Я вздрогнула и обиженно посмотрела на него снизу вверх. Подумала, резкий удар вторым томом «Саги о Форсайтах» 1956 года собьет его с ног или, по крайней мере, научит вежливому обращению.

Хотя, возможно, он по-своему прав: у человека обыск, все белье выброшено из ящиков на пол, а он прижимает к себе детские письма и рассуждает о счастье!..

Я все еще была в пижаме с зайчиками. В суете забыла переодеться.

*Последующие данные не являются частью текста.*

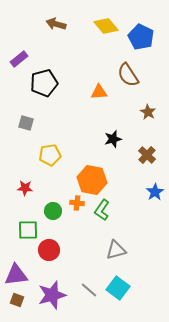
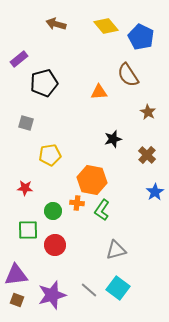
red circle: moved 6 px right, 5 px up
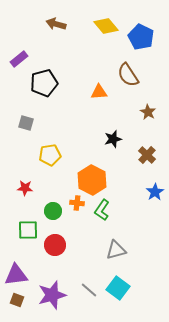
orange hexagon: rotated 16 degrees clockwise
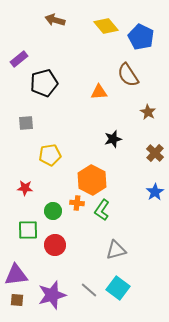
brown arrow: moved 1 px left, 4 px up
gray square: rotated 21 degrees counterclockwise
brown cross: moved 8 px right, 2 px up
brown square: rotated 16 degrees counterclockwise
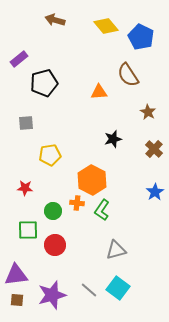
brown cross: moved 1 px left, 4 px up
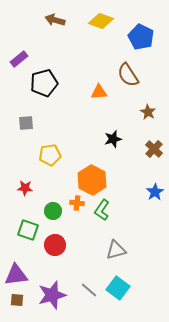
yellow diamond: moved 5 px left, 5 px up; rotated 30 degrees counterclockwise
green square: rotated 20 degrees clockwise
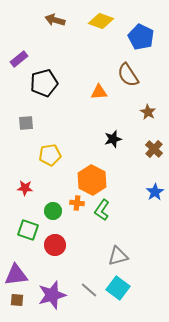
gray triangle: moved 2 px right, 6 px down
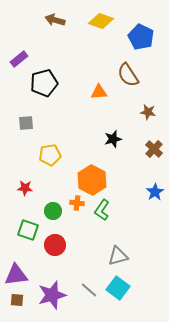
brown star: rotated 21 degrees counterclockwise
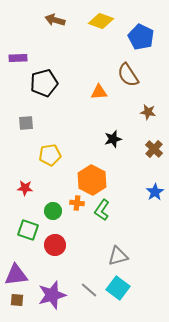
purple rectangle: moved 1 px left, 1 px up; rotated 36 degrees clockwise
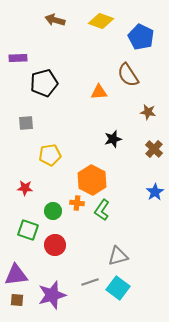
gray line: moved 1 px right, 8 px up; rotated 60 degrees counterclockwise
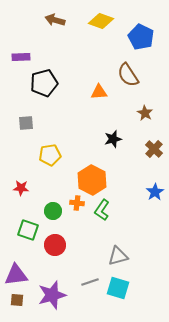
purple rectangle: moved 3 px right, 1 px up
brown star: moved 3 px left, 1 px down; rotated 21 degrees clockwise
red star: moved 4 px left
cyan square: rotated 20 degrees counterclockwise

Но после обыска моей спальни мы с Главным и его приспешниками практически стали близкими людьми: они знают, что я люблю цветное белье, сиреневое с вишневыми кружевами, голубое с синими кружевами, — зачем переодеваться, при своих можно побыть в пижаме.

Всем списочным составом, гуськом — Главный, за ним я, за мной люди Главного — перешли в детскую. То есть в комнату невесты.

Я всегда считала, что сама управляю своей жизнью, что я — субъект жизни, а не объект. Поэтому я специально обогнала Главного, чтобы, как положено хозяйке дома, показывающей гостям квартиру, идти впереди, а гости должны идти за мной и вежливо говорить «у вас красиво…».

Мироздание намекало мне, что я не субъект, я объект в крови и без телефона.

«Думаешь, ты главная, думаешь, на тебя нет прорухи?! А не думай, не думай!» — кричало мне Мироздание.

Я таяла, как сусальный ангел: сначала тают крылья крошки, головка падает назад, сломались сахарные ножки и в сладкой лужице лежат; я уже таяла, но все еще думала, что сама управляю своей жизнью.